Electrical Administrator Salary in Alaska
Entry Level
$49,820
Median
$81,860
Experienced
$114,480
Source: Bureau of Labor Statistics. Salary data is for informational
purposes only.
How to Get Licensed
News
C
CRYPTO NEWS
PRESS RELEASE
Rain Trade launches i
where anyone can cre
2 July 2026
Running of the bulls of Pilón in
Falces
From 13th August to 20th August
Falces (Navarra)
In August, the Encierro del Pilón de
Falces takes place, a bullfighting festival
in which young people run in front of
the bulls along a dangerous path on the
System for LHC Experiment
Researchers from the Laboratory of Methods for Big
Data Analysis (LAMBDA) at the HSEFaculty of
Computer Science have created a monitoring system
********
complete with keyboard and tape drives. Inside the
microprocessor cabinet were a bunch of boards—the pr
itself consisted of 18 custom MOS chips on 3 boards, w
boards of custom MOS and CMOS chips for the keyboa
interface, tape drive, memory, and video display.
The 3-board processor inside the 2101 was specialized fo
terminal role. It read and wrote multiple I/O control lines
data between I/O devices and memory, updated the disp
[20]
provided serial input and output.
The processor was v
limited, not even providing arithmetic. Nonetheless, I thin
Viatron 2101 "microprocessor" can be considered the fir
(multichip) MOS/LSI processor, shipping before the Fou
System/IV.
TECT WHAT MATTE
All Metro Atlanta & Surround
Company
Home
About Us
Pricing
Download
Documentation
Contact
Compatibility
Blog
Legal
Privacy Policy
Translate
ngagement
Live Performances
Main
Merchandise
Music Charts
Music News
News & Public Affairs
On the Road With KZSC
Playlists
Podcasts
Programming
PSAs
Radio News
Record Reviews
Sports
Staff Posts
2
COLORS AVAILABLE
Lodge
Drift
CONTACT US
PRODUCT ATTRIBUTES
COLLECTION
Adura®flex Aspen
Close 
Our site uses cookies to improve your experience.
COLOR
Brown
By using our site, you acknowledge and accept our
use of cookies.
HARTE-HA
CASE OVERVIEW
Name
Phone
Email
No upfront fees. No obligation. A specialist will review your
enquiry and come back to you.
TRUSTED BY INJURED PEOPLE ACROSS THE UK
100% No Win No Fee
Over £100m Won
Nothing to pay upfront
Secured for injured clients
********
__DIRECTIONS__:
Search the entries for the word "Salary" and gather every line where it appears.

__OUTPUT__:
Electrical Administrator Salary in Alaska
Source: Bureau of Labor Statistics. Salary data is for informational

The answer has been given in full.